Les meilleurs représentants de cette élite urbaine qui après l’indépendance s’installent pour une fraction en France sont les écrivains algériens de langue française. Cette production littéraire commence à partir du moment où il y a la reconstitution des élites.

La colonisation mixte assigne à une majorité une part minoritaire des richesses et du pouvoir.

Quelque chose complique le calcul des écarts de revenus en Algérie coloniale qui est la présence européenne : il faut considérer en Algérie le revenu individuel moyen de l’agriculteur européen qui est en 1954, 35 fois plus élevé que celui de l’agriculteur musulman.

À la même date, mais cette fois de manière générale pour toute l’Algérie, le revenu moyen d’une famille européenne est 8 fois supérieur à celui d’une famille algérienne. Trois quarts des français d’Algérie ont un revenu inférieur de 15% à 20% du revenu de la France métropolitaine, l’écart de revenu entre la France et l’Algérie musulmane est en 1950 proche de 8 voire 8,5.

À titre de comparaison, en 1950, l’écart au niveau du revenu moyen entre pays occidentaux industrialisés et le bloc que l’on appelle à ce moment-là le tiers-monde et en moyenne de 5,7. L’écart entre la France et l’Algérie est plus élevé.

En Algérie, il y a la coexistence sur le plan économique et social de deux communautés. Cette coexistence est ressentie pour les plus humbles comme une Algérie « européenne », moderne, en voie de développement et d’enrichissement, de l’autre côté, coexistant avec cette Algérie il y a une Algérie « traditionnelle » entrainée dans une processus de paupérisation.

Cette prise de conscience va transformer la juxtaposition de cette société, les différences deviennent inégales et injustes.

  • Qu’est-ce qu’il aurait fallu pour que la colonisation en Algérie ne débouche pas sur la guerre ? Qu’est-ce qu’il aurait fallu pour que la quasi-million d’européennes ne soit pas obligé de partir ? Qu’est-ce qui aurait pu empêcher l’État indépendant de l’Algérie de mettre la main sur le patrimoine, les terres et les biens des européens ?
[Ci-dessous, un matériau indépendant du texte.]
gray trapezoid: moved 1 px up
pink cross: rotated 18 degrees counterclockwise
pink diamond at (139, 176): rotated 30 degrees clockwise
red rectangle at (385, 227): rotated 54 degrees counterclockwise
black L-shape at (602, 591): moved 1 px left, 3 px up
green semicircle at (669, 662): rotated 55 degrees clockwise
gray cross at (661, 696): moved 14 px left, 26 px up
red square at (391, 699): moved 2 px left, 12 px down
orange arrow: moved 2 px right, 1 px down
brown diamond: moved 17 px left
Il aura fallu quelque chose que ni le gouvernement français, ni les pieds-noirs ont voulu : des réformes en faveur de la majorité. Seules des réformes auraient évité la radicalisation des luttes nationalistes et le renversement brutal de l’ordre colonial. Aucun gouvernement français ne se montrera capable d’appliquer des réformes de peur du mécontentement d’un colonat blanc intransigeant.
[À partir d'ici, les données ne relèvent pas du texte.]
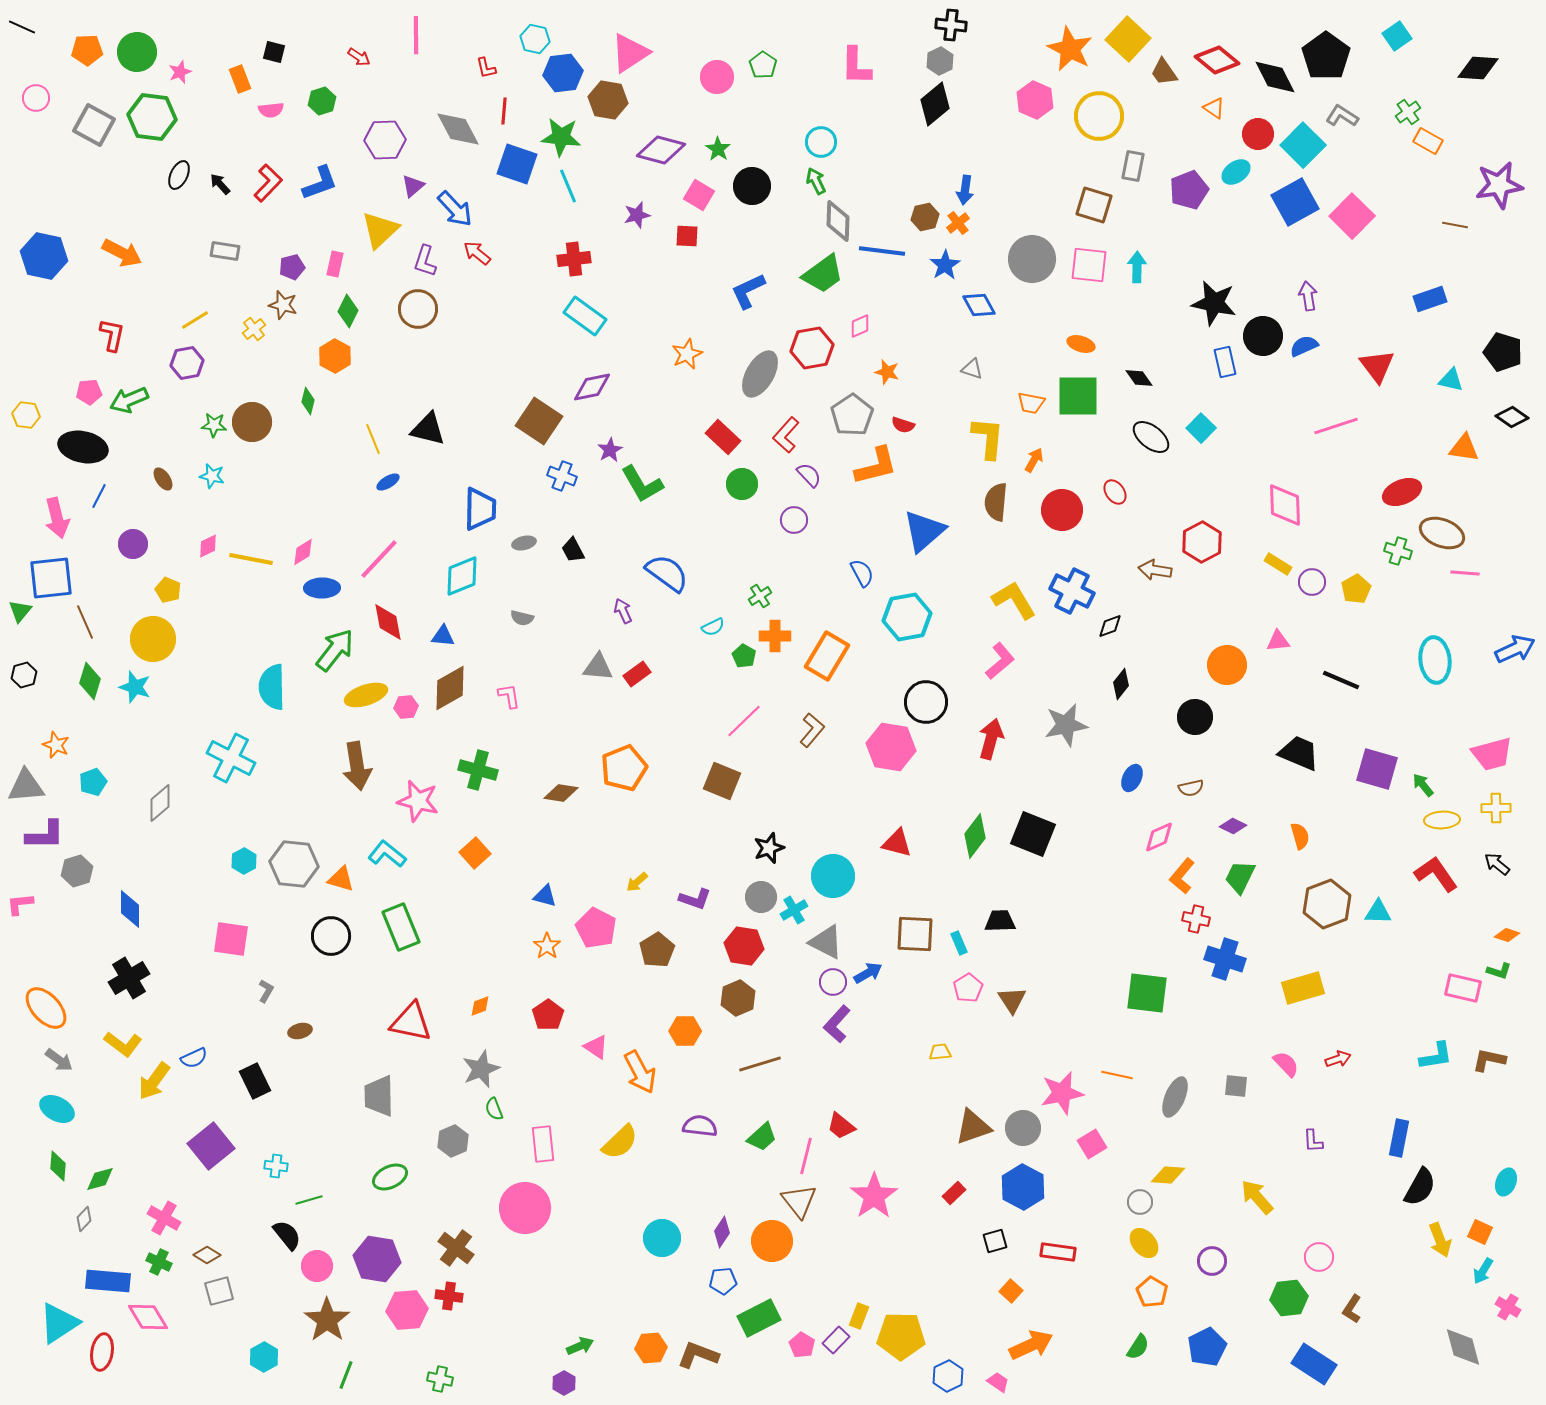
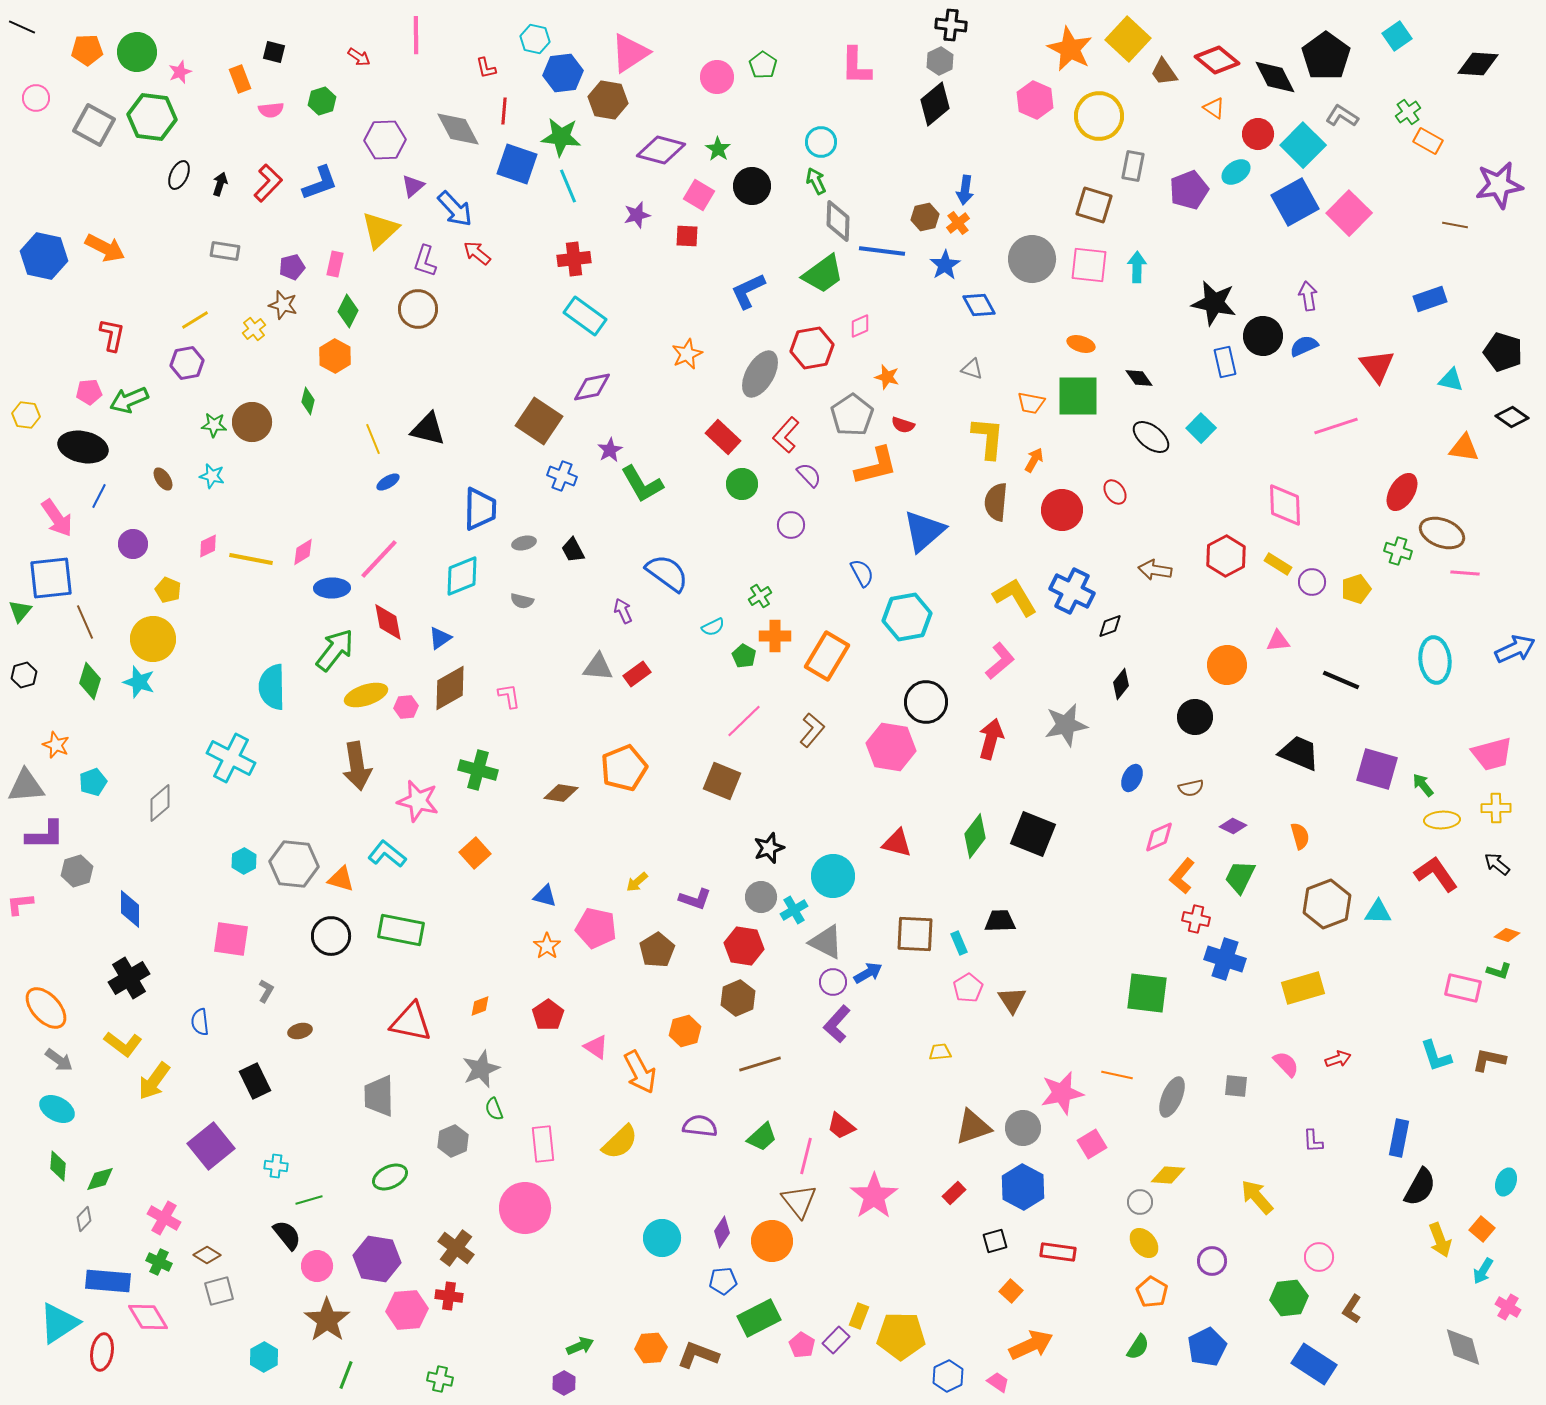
black diamond at (1478, 68): moved 4 px up
black arrow at (220, 184): rotated 60 degrees clockwise
pink square at (1352, 216): moved 3 px left, 3 px up
orange arrow at (122, 253): moved 17 px left, 5 px up
orange star at (887, 372): moved 5 px down
red ellipse at (1402, 492): rotated 36 degrees counterclockwise
pink arrow at (57, 518): rotated 21 degrees counterclockwise
purple circle at (794, 520): moved 3 px left, 5 px down
red hexagon at (1202, 542): moved 24 px right, 14 px down
blue ellipse at (322, 588): moved 10 px right
yellow pentagon at (1356, 589): rotated 12 degrees clockwise
yellow L-shape at (1014, 600): moved 1 px right, 3 px up
gray semicircle at (522, 618): moved 17 px up
blue triangle at (443, 636): moved 3 px left, 2 px down; rotated 40 degrees counterclockwise
cyan star at (135, 687): moved 4 px right, 5 px up
green rectangle at (401, 927): moved 3 px down; rotated 57 degrees counterclockwise
pink pentagon at (596, 928): rotated 15 degrees counterclockwise
orange hexagon at (685, 1031): rotated 16 degrees counterclockwise
cyan L-shape at (1436, 1056): rotated 81 degrees clockwise
blue semicircle at (194, 1058): moved 6 px right, 36 px up; rotated 108 degrees clockwise
gray ellipse at (1175, 1097): moved 3 px left
orange square at (1480, 1232): moved 2 px right, 3 px up; rotated 15 degrees clockwise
Le colonat européen, les pieds-noirs ont une part de responsabilité dans le drame algérien qui est notamment la guerre d’Algérie de 1954 à 1962 provoquant du côté européens près de 35000 morts et du côté musulman de 300000 à 350000 morts.

« Groupe des six », chefs du FLN. Photo prise juste avant le déclenchement de la guerre le 1er novembre 1954. Debout, de gauche à droite : Rabah Bitat, Mostefa Ben Boulaïd, Didouche Mourad et Mohamed Boudiaf. Assis : Krim Belkacem à gauche, et Larbi Ben M'hidi à droite.

Les français d’Algérie ont refusé obstinément toute réforme aboutissant au déracinement final du peuple européen d’Algérie. Cet exode s’effectue dans des conditions tragiques, en trois mois de mai à juillet 1962 800000 pieds-noirs quittent l’Algérie vécu comme un exile et un déracinement.

Le Front de Libération National est fondé au Caire en 1954 s’employant à éliminer durant la guerre et après toutes les autres formations nationalistes concurrentes s’imposant comme le parti unique du gouvernement algérien instauré en 1962. Après l’indépendance le FLN crispe la jeunesse algérienne et les forces algériennes, l’exclusivisme va aboutir à une guerre civile qui depuis 1992 ravage le pays.

Après l’indépendance et la récupération des richesses nationales, aux dépens des anciens colons, donne lieu à l’immigration algérienne vers la métropole qui se poursuit et s’intensifie en raison de l’imprévoyance démographique, mais surtout de l’inefficacité économique de l’État postcolonial.

Dans une telle perspective et au-delà de l’appréciation des responsabilités individuelles ou collectives, l’histoire de la colonisation française en Algérie révèle que bien que vaincus, dépouillés et humiliés, les musulmans algériens n’ont jamais renoncés, dans leur très grande majorité, ils ne cédèrent pas.